Based on review of facility policy and admission packet, observations, and resident and staff interviews, it was determined that the facility failed to notify residents of the grievance process on three of four nursing units (Gardenside, Countryside and Woodside nursing units).
A review of the facility "Grievance Policy Form and Log" policy dated 11/9/18, indicated that the procedure to file a grievance would be prominently displayed at the facility, and that the facility would make an effort to promptly resolve resident grievances.
During a group interview on 2/26/19, at 11:00 a.m. 10 of 10 residents (Resident R300, R301, R302, R303, R304, R305, R306, R307, R308 and R309) indicated they did not know who the grievance official was, where to find a grievance form, or the specific process for filing a grievance.
A review of the admission packet, given to each resident upon admission, did not include the correct information on how to file a grievance, including the name and contact information for the Grievance Officer, information on providing a written response to residents and information on how to file an anonymous grievance.

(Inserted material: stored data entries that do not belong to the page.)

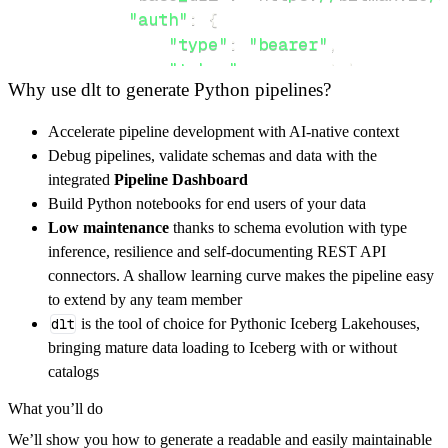
"auth"
:
{
"type"
:
"bearer"
,
"token"
:
 access_token
,
Why use dlt to generate Python pipelines?
}
,
}
,
Accelerate pipeline development with AI-native context
"resources"
:
[
Debug pipelines, validate schemas and data with the
"deposit?asset=<asset>"
,
"margin
integrated
Pipeline Dashboard
]
,
Build Python notebooks for end users of your data
}
Low maintenance
thanks to schema evolution with type
[
.
.
.
]
inference, resilience and self-documenting REST API
yield
from
 rest_api_resources
(
config
)
connectors. A shallow learning curve makes the pipeline easy
to extend by any team member
dlt
is the tool of choice for Pythonic Iceberg Lakehouses,
def
get_data
(
)
-
>
None
:
bringing mature data loading to Iceberg with or without
# Connect to destination
catalogs
    pipeline 
=
 dlt
.
pipeline
(
What you’ll do
        pipeline_name
=
'bitmax_pipeline'
,
We’ll show you how to generate a readable and easily maintainable
        destination
=
'duckdb'
,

During observations on 2/28/19, from 2:30 p.m until 2:45 p.m, the information board at the main entrance of the facility did not include the name or contact information for the grievance official, a time frame for grievance resolutions, information on providing a written response to residents and instructions for how to file an anonymous grievance. Information for residents and families on the Gardenside, Countryside and Woodside nursing units did not include instructions for the grievance procedure, accessible grievance forms, or instructions for how to file an anonymous grievance.
During an interview on 2/28/19, at 2:45 p.m. the facility Nursing Home Administrator (NHA) was informed that the facility had failed notify residents of the facility grievance process.
28 Pa. Code 201.29(i) Resident rights.
| ||Plan of Correction - To be completed: 04/16/2019|
The administrator reviewed the facility grievance policy for accuracy and completion. The grievance policy addresses all components required by the federal regulation.
Since all residents and family members have the potential to be affected by the alleged aberrant practice of not effectively communicating the grievance policy. All signage was reviewed for consistency and updated more detailed instructions on how to file a grievance. Grievance forms will be updated to a bright color green for easy visibility. The admission agreement was updated to include the updated grievance information in relation to the most recent grievance policy.
All residents received an updated grievance procedure form for their room and residents will be re-educated about our grievance policy at the next resident council meeting. The updated grievance information will be sent to family members and staff via the facility newsletter.
The administrator / grievance official will audit the publicly displayed information daily 5 days each week for 4 weeks to ensure the information is appropriately displayed.